*** Begin section ***
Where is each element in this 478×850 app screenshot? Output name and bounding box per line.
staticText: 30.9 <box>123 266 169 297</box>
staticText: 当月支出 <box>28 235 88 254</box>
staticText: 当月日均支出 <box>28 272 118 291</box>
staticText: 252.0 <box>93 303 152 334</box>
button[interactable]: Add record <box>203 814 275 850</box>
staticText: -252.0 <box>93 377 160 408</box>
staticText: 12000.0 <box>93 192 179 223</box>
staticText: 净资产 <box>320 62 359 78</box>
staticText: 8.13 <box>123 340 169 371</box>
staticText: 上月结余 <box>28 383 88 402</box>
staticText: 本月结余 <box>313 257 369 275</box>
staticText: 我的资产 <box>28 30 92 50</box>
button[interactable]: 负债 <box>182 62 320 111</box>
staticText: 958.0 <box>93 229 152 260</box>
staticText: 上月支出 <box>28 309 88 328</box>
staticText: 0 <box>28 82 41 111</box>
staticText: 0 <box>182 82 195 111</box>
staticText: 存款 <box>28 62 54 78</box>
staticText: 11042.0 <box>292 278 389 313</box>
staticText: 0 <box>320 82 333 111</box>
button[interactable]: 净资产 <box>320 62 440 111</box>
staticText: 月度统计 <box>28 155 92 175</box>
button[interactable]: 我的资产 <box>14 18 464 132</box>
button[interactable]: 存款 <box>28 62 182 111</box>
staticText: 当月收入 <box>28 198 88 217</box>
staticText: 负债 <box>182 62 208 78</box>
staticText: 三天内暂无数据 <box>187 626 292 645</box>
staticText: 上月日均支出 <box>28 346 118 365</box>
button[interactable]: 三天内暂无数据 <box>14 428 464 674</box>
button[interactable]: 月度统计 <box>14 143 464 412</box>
*** End section ***
*** Begin section ***
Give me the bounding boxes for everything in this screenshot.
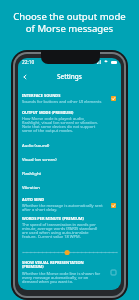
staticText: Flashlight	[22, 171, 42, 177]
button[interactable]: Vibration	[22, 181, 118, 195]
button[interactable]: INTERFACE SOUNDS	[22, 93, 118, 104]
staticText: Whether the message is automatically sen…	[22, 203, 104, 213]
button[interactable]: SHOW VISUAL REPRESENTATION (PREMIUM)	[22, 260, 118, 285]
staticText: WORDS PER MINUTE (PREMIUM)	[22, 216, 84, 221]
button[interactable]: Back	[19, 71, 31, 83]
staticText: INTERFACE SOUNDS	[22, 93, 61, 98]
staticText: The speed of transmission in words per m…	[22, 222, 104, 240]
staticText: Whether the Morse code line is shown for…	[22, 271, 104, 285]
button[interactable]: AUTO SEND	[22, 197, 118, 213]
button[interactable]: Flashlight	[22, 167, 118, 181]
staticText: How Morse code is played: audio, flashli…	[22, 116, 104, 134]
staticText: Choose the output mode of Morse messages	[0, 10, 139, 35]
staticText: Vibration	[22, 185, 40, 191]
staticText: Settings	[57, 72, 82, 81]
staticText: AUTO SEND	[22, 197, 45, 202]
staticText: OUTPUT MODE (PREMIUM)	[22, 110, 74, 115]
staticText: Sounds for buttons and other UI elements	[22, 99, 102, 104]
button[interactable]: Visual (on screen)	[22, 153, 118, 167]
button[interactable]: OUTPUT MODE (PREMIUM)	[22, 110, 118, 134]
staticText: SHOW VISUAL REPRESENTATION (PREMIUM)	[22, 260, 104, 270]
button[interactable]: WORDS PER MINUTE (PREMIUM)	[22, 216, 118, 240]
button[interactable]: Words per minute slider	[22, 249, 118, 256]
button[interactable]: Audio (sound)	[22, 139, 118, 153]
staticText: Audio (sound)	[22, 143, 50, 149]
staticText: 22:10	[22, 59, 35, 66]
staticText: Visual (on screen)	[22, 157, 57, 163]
*** End section ***
Your answer should consist of each line above in which "PREMIUM" appears.

button[interactable]: SHOW VISUAL REPRESENTATION (PREMIUM)	[22, 260, 118, 285]
staticText: WORDS PER MINUTE (PREMIUM)	[22, 216, 84, 221]
staticText: OUTPUT MODE (PREMIUM)	[22, 110, 74, 115]
button[interactable]: OUTPUT MODE (PREMIUM)	[22, 110, 118, 134]
staticText: SHOW VISUAL REPRESENTATION (PREMIUM)	[22, 260, 104, 270]
button[interactable]: WORDS PER MINUTE (PREMIUM)	[22, 216, 118, 240]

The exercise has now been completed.